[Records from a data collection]
-- Opening Marker --

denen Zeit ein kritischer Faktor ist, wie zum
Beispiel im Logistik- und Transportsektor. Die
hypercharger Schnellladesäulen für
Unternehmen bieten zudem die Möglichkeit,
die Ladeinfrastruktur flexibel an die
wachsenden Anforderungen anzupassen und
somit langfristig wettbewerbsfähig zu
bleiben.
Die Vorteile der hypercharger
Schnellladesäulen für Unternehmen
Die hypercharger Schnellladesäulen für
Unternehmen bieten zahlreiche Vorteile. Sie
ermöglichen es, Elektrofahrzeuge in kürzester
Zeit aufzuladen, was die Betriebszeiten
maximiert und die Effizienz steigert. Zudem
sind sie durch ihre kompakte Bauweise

-- Closing Marker --
-- Opening Marker --

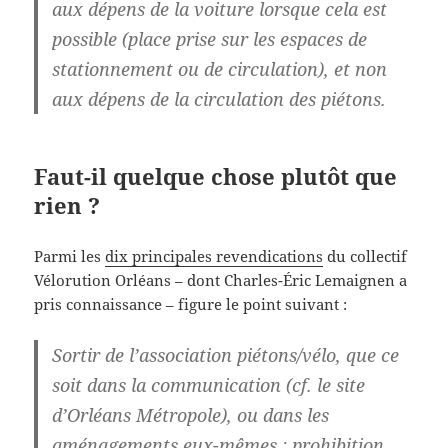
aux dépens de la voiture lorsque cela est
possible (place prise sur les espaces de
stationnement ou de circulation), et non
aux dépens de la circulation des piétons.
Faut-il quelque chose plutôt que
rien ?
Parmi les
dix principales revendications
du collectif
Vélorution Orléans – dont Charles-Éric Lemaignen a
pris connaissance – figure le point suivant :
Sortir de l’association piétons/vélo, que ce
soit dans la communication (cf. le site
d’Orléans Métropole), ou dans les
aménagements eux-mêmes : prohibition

-- Closing Marker --
-- Opening Marker --

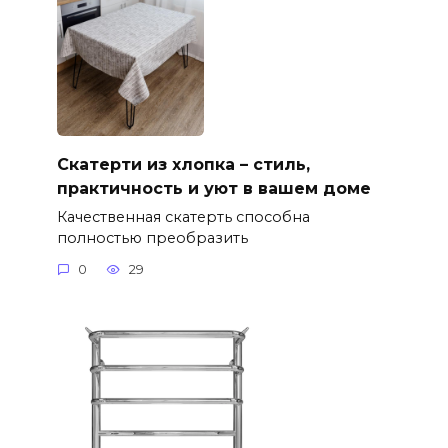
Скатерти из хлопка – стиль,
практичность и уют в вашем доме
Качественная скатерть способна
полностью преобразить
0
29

-- Closing Marker --

> **Your instructions**: Please go through the data above and copy each line that has the word "dans".

> **Expected answer**:
soit dans la communication (cf. le site
d’Orléans Métropole), ou dans les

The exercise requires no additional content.